■ What is needed ■
Once you reach the line containing "Басова Людмила Алекса" in the entries below, write out that line and each one after it down to the line containing "Czechy: Odbudowa Maryjnej Kolumny", exactly and with nothing added.

(Stored entries)
--- START ---

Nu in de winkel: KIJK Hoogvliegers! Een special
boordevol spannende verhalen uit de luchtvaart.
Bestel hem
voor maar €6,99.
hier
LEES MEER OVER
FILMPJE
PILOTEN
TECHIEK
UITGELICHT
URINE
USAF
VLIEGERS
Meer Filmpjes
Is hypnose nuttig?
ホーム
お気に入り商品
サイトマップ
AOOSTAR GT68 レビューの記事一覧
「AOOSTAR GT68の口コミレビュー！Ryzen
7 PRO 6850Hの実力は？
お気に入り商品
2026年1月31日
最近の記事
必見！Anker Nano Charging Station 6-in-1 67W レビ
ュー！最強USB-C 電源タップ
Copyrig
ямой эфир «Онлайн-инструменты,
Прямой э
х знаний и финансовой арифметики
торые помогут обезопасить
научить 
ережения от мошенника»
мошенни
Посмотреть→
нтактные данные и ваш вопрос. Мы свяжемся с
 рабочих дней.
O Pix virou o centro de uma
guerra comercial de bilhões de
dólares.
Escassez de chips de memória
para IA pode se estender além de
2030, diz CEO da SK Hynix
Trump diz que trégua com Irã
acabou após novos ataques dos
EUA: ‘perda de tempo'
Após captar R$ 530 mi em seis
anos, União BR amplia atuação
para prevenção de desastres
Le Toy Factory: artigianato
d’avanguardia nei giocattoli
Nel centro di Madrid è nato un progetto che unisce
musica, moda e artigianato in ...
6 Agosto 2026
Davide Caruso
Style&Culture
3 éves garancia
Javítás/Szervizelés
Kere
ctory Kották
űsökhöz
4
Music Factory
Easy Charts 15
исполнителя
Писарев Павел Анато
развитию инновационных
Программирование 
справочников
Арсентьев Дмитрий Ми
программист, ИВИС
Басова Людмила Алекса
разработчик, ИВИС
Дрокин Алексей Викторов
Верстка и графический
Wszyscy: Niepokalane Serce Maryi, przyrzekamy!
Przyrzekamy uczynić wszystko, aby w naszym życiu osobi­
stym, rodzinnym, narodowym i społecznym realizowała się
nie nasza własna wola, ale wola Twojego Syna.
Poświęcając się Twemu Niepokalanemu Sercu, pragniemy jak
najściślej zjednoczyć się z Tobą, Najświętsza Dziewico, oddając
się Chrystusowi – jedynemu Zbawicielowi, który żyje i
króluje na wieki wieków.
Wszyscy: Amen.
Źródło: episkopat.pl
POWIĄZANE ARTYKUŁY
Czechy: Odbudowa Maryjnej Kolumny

--- END ---
--- START ---

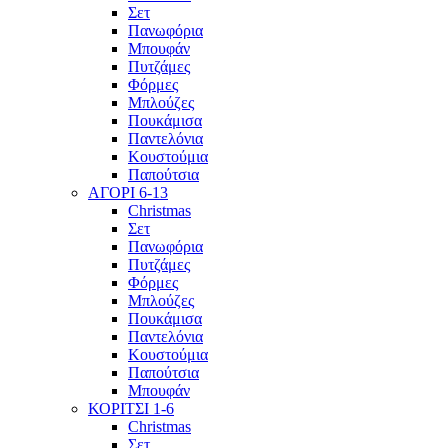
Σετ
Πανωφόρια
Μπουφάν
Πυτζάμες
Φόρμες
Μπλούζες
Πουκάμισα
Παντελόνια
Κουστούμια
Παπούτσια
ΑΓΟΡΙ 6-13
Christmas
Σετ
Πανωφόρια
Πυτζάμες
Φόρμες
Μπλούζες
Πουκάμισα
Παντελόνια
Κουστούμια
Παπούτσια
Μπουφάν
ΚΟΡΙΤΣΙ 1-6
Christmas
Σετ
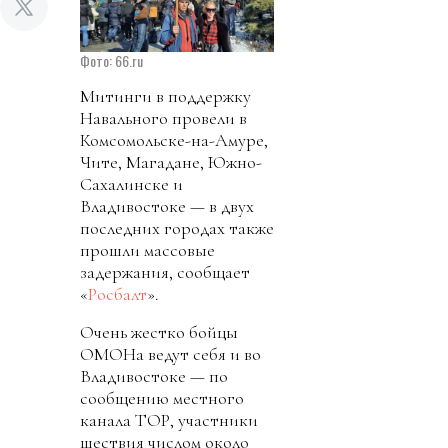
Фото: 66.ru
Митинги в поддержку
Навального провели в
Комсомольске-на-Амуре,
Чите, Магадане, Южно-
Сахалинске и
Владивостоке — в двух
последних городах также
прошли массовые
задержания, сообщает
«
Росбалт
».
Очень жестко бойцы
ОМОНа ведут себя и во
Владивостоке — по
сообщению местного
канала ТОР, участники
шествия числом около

--- END ---
--- START ---

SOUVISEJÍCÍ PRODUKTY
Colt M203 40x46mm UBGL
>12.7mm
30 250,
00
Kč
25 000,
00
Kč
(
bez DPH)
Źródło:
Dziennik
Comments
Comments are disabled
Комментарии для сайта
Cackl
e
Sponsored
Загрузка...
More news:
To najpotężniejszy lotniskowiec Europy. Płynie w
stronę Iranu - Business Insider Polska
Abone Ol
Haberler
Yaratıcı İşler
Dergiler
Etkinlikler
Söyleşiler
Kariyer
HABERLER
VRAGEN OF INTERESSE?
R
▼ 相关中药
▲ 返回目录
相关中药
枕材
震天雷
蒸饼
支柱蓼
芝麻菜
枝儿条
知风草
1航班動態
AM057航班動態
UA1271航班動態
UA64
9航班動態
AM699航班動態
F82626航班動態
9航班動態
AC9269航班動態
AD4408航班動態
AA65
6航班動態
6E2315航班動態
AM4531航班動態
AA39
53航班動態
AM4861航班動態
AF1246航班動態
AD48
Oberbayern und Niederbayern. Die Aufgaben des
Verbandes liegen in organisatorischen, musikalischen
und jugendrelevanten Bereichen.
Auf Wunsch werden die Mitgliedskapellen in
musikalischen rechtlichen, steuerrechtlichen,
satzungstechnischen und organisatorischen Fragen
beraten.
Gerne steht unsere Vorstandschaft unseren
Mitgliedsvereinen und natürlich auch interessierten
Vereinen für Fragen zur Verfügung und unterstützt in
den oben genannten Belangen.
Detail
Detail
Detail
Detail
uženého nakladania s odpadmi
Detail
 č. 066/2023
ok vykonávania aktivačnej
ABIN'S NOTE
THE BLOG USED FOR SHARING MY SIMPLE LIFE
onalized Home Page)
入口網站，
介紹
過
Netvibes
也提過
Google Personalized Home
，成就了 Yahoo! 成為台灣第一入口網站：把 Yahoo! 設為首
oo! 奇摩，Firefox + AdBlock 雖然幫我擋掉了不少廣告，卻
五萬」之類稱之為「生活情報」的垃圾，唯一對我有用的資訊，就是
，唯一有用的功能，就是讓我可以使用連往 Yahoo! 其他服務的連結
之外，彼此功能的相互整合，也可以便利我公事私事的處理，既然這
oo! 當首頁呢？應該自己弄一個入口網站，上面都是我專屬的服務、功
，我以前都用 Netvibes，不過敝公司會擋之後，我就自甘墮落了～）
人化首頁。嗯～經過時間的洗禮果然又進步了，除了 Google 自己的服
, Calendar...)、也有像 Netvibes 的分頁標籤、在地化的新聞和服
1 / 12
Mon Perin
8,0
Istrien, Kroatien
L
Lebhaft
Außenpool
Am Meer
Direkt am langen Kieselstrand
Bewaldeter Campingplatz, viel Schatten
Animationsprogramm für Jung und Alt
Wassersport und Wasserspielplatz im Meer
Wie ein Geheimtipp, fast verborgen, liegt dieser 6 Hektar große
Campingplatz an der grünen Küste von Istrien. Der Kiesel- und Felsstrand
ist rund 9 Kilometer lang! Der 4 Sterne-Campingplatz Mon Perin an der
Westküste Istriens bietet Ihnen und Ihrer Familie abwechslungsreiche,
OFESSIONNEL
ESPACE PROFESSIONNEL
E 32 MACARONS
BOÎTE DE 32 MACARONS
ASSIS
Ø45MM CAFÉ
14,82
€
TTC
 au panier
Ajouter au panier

--- END ---

■ Your response ■
Басова Людмила Алекса
разработчик, ИВИС
Дрокин Алексей Викторов
Верстка и графический
Wszyscy: Niepokalane Serce Maryi, przyrzekamy!
Przyrzekamy uczynić wszystko, aby w naszym życiu osobi­
stym, rodzinnym, narodowym i społecznym realizowała się
nie nasza własna wola, ale wola Twojego Syna.
Poświęcając się Twemu Niepokalanemu Sercu, pragniemy jak
najściślej zjednoczyć się z Tobą, Najświętsza Dziewico, oddając
się Chrystusowi – jedynemu Zbawicielowi, który żyje i
króluje na wieki wieków.
Wszyscy: Amen.
Źródło: episkopat.pl
POWIĄZANE ARTYKUŁY
Czechy: Odbudowa Maryjnej Kolumny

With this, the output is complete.